== Work to complete ==
Return the full set of entries precisely. Do not carry over any pictures.

Dataset entries
# # # # #

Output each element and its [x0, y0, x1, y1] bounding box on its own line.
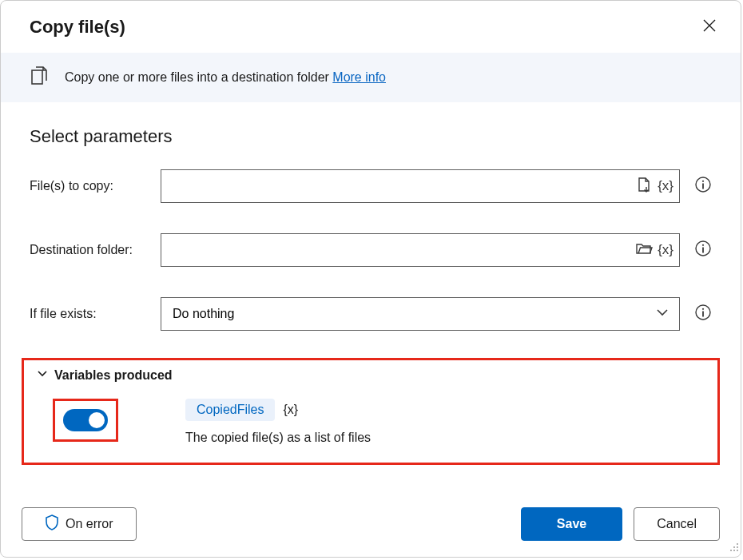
field-destination-folder: Destination folder: {x} [30, 233, 712, 267]
input-wrapper: Do nothing [161, 297, 680, 331]
variable-picker-icon[interactable]: {x} [658, 242, 673, 258]
input-wrapper: {x} [161, 233, 680, 267]
info-banner: Copy one or more files into a destinatio… [1, 53, 741, 102]
field-label: Destination folder: [30, 243, 161, 257]
files-to-copy-input[interactable] [161, 169, 680, 203]
toggle-knob [89, 412, 105, 428]
svg-point-5 [702, 244, 704, 246]
svg-point-8 [702, 308, 704, 310]
variable-brace-icon: {x} [283, 403, 298, 417]
variable-description: The copied file(s) as a list of files [185, 431, 371, 445]
variables-body: CopiedFiles {x} The copied file(s) as a … [37, 399, 705, 445]
svg-point-12 [737, 546, 738, 548]
svg-point-14 [733, 550, 735, 551]
svg-point-13 [730, 550, 732, 551]
field-files-to-copy: File(s) to copy: {x} [30, 169, 712, 203]
svg-point-11 [733, 546, 735, 548]
chevron-down-icon [655, 305, 669, 323]
cancel-button[interactable]: Cancel [634, 507, 720, 541]
svg-point-2 [702, 181, 704, 182]
info-banner-text: Copy one or more files into a destinatio… [65, 70, 386, 85]
variables-produced-section: Variables produced CopiedFiles {x} The c… [22, 358, 720, 465]
variable-name-badge[interactable]: CopiedFiles [185, 399, 275, 421]
dialog-content: Select parameters File(s) to copy: {x} D… [1, 102, 741, 491]
variable-toggle[interactable] [63, 409, 108, 431]
on-error-button[interactable]: On error [22, 507, 137, 541]
toggle-highlight [53, 399, 118, 442]
svg-rect-6 [702, 248, 704, 253]
shield-icon [45, 514, 59, 534]
close-icon [702, 18, 717, 35]
if-file-exists-select[interactable]: Do nothing [161, 297, 680, 331]
copy-files-dialog: Copy file(s) Copy one or more files into… [0, 0, 741, 558]
svg-rect-0 [32, 70, 42, 84]
section-title: Select parameters [30, 126, 712, 147]
info-icon[interactable] [694, 176, 712, 197]
field-if-file-exists: If file exists: Do nothing [30, 297, 712, 331]
svg-point-10 [737, 543, 738, 545]
info-icon[interactable] [694, 304, 712, 324]
file-picker-icon[interactable] [635, 176, 653, 197]
dialog-header: Copy file(s) [1, 1, 741, 53]
svg-rect-9 [702, 312, 704, 317]
dialog-footer: On error Save Cancel [1, 491, 741, 557]
resize-grip-icon[interactable] [728, 541, 739, 555]
variables-produced-header[interactable]: Variables produced [37, 368, 705, 383]
svg-rect-3 [702, 184, 704, 189]
field-label: File(s) to copy: [30, 179, 161, 193]
destination-folder-input[interactable] [161, 233, 680, 267]
more-info-link[interactable]: More info [332, 70, 386, 84]
save-button[interactable]: Save [521, 507, 622, 541]
dialog-title: Copy file(s) [30, 17, 125, 38]
variable-picker-icon[interactable]: {x} [658, 178, 673, 194]
variable-content: CopiedFiles {x} The copied file(s) as a … [185, 399, 371, 445]
close-button[interactable] [699, 15, 720, 38]
copy-file-icon [30, 66, 50, 89]
input-wrapper: {x} [161, 169, 680, 203]
chevron-down-icon [37, 368, 48, 383]
field-label: If file exists: [30, 307, 161, 321]
svg-point-15 [737, 550, 738, 551]
folder-picker-icon[interactable] [635, 240, 653, 260]
info-icon[interactable] [694, 240, 712, 260]
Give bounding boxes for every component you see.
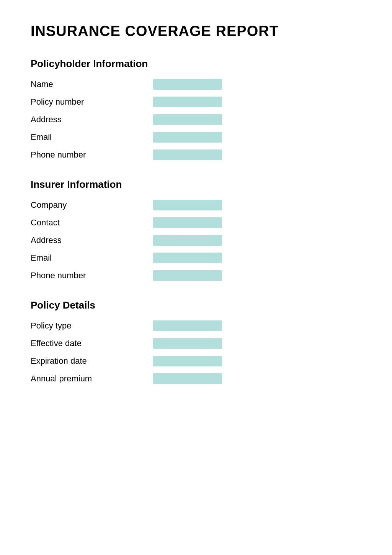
field-value-box[interactable] (153, 373, 222, 384)
field-row: Policy number (31, 97, 361, 107)
field-row: Phone number (31, 270, 361, 281)
field-label: Contact (31, 218, 153, 228)
field-value-box[interactable] (153, 200, 222, 210)
field-row: Email (31, 253, 361, 263)
page-title: INSURANCE COVERAGE REPORT (31, 23, 361, 39)
field-value-box[interactable] (153, 114, 222, 125)
field-label: Email (31, 132, 153, 142)
field-label: Phone number (31, 150, 153, 160)
field-label: Phone number (31, 271, 153, 281)
section-policy-details: Policy DetailsPolicy typeEffective dateE… (31, 299, 361, 384)
field-value-box[interactable] (153, 217, 222, 228)
field-row: Annual premium (31, 373, 361, 384)
field-row: Name (31, 79, 361, 90)
section-policyholder: Policyholder InformationNamePolicy numbe… (31, 58, 361, 160)
field-label: Name (31, 79, 153, 89)
field-row: Expiration date (31, 356, 361, 366)
field-value-box[interactable] (153, 356, 222, 366)
field-value-box[interactable] (153, 149, 222, 160)
field-row: Email (31, 132, 361, 143)
field-value-box[interactable] (153, 235, 222, 246)
field-row: Address (31, 235, 361, 246)
section-heading-policy-details: Policy Details (31, 299, 361, 311)
field-row: Company (31, 200, 361, 210)
field-value-box[interactable] (153, 79, 222, 90)
field-row: Policy type (31, 320, 361, 331)
field-label: Address (31, 115, 153, 125)
field-label: Annual premium (31, 374, 153, 384)
section-heading-policyholder: Policyholder Information (31, 58, 361, 70)
field-label: Company (31, 200, 153, 210)
field-value-box[interactable] (153, 270, 222, 281)
section-insurer: Insurer InformationCompanyContactAddress… (31, 179, 361, 281)
field-row: Phone number (31, 149, 361, 160)
field-value-box[interactable] (153, 338, 222, 349)
field-label: Email (31, 253, 153, 263)
section-heading-insurer: Insurer Information (31, 179, 361, 190)
field-row: Effective date (31, 338, 361, 349)
field-value-box[interactable] (153, 97, 222, 107)
field-row: Contact (31, 217, 361, 228)
field-label: Effective date (31, 338, 153, 348)
field-label: Policy type (31, 321, 153, 331)
field-row: Address (31, 114, 361, 125)
field-label: Address (31, 235, 153, 245)
field-value-box[interactable] (153, 253, 222, 263)
field-label: Expiration date (31, 356, 153, 366)
field-label: Policy number (31, 97, 153, 107)
field-value-box[interactable] (153, 320, 222, 331)
field-value-box[interactable] (153, 132, 222, 143)
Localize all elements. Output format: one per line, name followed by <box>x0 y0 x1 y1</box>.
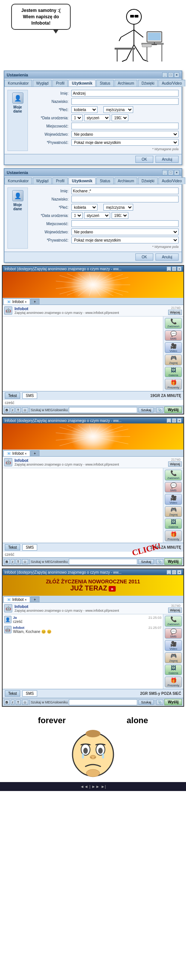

# # # # #

== Solved problem ==
Output each element and its [x0, y0, x1, y1] bounding box on its own line.
field-destination-folder: Destination folder: {x} [30, 233, 712, 267]
input-wrapper: Do nothing [161, 297, 680, 331]
variable-picker-icon[interactable]: {x} [658, 242, 673, 258]
input-wrapper: {x} [161, 233, 680, 267]
info-banner: Copy one or more files into a destinatio… [1, 53, 741, 102]
field-label: Destination folder: [30, 243, 161, 257]
files-to-copy-input[interactable] [161, 169, 680, 203]
toggle-knob [89, 412, 105, 428]
svg-point-5 [702, 244, 704, 246]
svg-point-8 [702, 308, 704, 310]
variable-brace-icon: {x} [283, 403, 298, 417]
variable-description: The copied file(s) as a list of files [185, 431, 371, 445]
variables-body: CopiedFiles {x} The copied file(s) as a … [37, 399, 705, 445]
svg-point-12 [737, 546, 738, 548]
svg-point-14 [733, 550, 735, 551]
svg-point-13 [730, 550, 732, 551]
field-files-to-copy: File(s) to copy: {x} [30, 169, 712, 203]
svg-point-11 [733, 546, 735, 548]
chevron-down-icon [655, 305, 669, 323]
cancel-button[interactable]: Cancel [634, 507, 720, 541]
svg-point-2 [702, 181, 704, 182]
info-banner-text: Copy one or more files into a destinatio… [65, 70, 386, 85]
variables-produced-section: Variables produced CopiedFiles {x} The c… [22, 358, 720, 465]
variable-name-badge[interactable]: CopiedFiles [185, 399, 275, 421]
dialog-content: Select parameters File(s) to copy: {x} D… [1, 102, 741, 491]
variable-toggle[interactable] [63, 409, 108, 431]
on-error-button[interactable]: On error [22, 507, 137, 541]
toggle-highlight [53, 399, 118, 442]
svg-rect-6 [702, 248, 704, 253]
shield-icon [45, 514, 59, 534]
close-icon [702, 18, 717, 35]
if-file-exists-select[interactable]: Do nothing [161, 297, 680, 331]
copy-files-dialog: Copy file(s) Copy one or more files into… [0, 0, 741, 558]
svg-rect-0 [32, 70, 42, 84]
section-title: Select parameters [30, 126, 712, 147]
info-icon[interactable] [694, 176, 712, 197]
field-if-file-exists: If file exists: Do nothing [30, 297, 712, 331]
svg-point-10 [737, 543, 738, 545]
info-icon[interactable] [694, 304, 712, 324]
file-picker-icon[interactable] [635, 176, 653, 197]
dialog-header: Copy file(s) [1, 1, 741, 53]
svg-rect-9 [702, 312, 704, 317]
dialog-footer: On error Save Cancel [1, 491, 741, 557]
resize-grip-icon[interactable] [728, 541, 739, 555]
variables-produced-header[interactable]: Variables produced [37, 368, 705, 383]
svg-rect-3 [702, 184, 704, 189]
field-label: File(s) to copy: [30, 179, 161, 193]
destination-folder-input[interactable] [161, 233, 680, 267]
more-info-link[interactable]: More info [332, 70, 386, 84]
save-button[interactable]: Save [521, 507, 622, 541]
dialog-title: Copy file(s) [30, 17, 125, 38]
variable-picker-icon[interactable]: {x} [658, 178, 673, 194]
variable-content: CopiedFiles {x} The copied file(s) as a … [185, 399, 371, 445]
close-button[interactable] [699, 15, 720, 38]
copy-file-icon [30, 66, 50, 89]
input-wrapper: {x} [161, 169, 680, 203]
chevron-down-icon [37, 368, 48, 383]
field-label: If file exists: [30, 307, 161, 321]
svg-point-15 [737, 550, 738, 551]
folder-picker-icon[interactable] [635, 240, 653, 260]
info-icon[interactable] [694, 240, 712, 260]
Give bounding boxes for every component you see.
field-value-box[interactable] (153, 373, 222, 384)
field-row: Policy number (31, 97, 361, 107)
field-row: Phone number (31, 270, 361, 281)
field-label: Contact (31, 218, 153, 228)
field-value-box[interactable] (153, 200, 222, 210)
field-row: Email (31, 253, 361, 263)
page-title: INSURANCE COVERAGE REPORT (31, 23, 361, 39)
field-value-box[interactable] (153, 114, 222, 125)
field-label: Email (31, 132, 153, 142)
field-label: Phone number (31, 150, 153, 160)
field-label: Phone number (31, 271, 153, 281)
section-policy-details: Policy DetailsPolicy typeEffective dateE… (31, 299, 361, 384)
field-value-box[interactable] (153, 217, 222, 228)
field-row: Annual premium (31, 373, 361, 384)
field-row: Name (31, 79, 361, 90)
section-policyholder: Policyholder InformationNamePolicy numbe… (31, 58, 361, 160)
field-label: Name (31, 79, 153, 89)
field-row: Expiration date (31, 356, 361, 366)
field-value-box[interactable] (153, 356, 222, 366)
field-value-box[interactable] (153, 149, 222, 160)
field-row: Email (31, 132, 361, 143)
field-value-box[interactable] (153, 235, 222, 246)
field-row: Address (31, 235, 361, 246)
section-heading-policy-details: Policy Details (31, 299, 361, 311)
field-row: Company (31, 200, 361, 210)
field-value-box[interactable] (153, 79, 222, 90)
field-row: Policy type (31, 320, 361, 331)
field-label: Address (31, 115, 153, 125)
field-label: Annual premium (31, 374, 153, 384)
section-heading-policyholder: Policyholder Information (31, 58, 361, 70)
field-label: Company (31, 200, 153, 210)
field-value-box[interactable] (153, 270, 222, 281)
section-insurer: Insurer InformationCompanyContactAddress… (31, 179, 361, 281)
field-row: Phone number (31, 149, 361, 160)
field-value-box[interactable] (153, 338, 222, 349)
field-label: Email (31, 253, 153, 263)
section-heading-insurer: Insurer Information (31, 179, 361, 190)
field-row: Effective date (31, 338, 361, 349)
field-value-box[interactable] (153, 97, 222, 107)
field-row: Contact (31, 217, 361, 228)
field-label: Effective date (31, 338, 153, 348)
field-label: Policy type (31, 321, 153, 331)
field-row: Address (31, 114, 361, 125)
field-label: Address (31, 235, 153, 245)
field-value-box[interactable] (153, 253, 222, 263)
field-label: Expiration date (31, 356, 153, 366)
field-label: Policy number (31, 97, 153, 107)
field-value-box[interactable] (153, 320, 222, 331)
field-value-box[interactable] (153, 132, 222, 143)
Localize all elements. Output format: one per line, name followed by <box>x0 y0 x1 y1</box>.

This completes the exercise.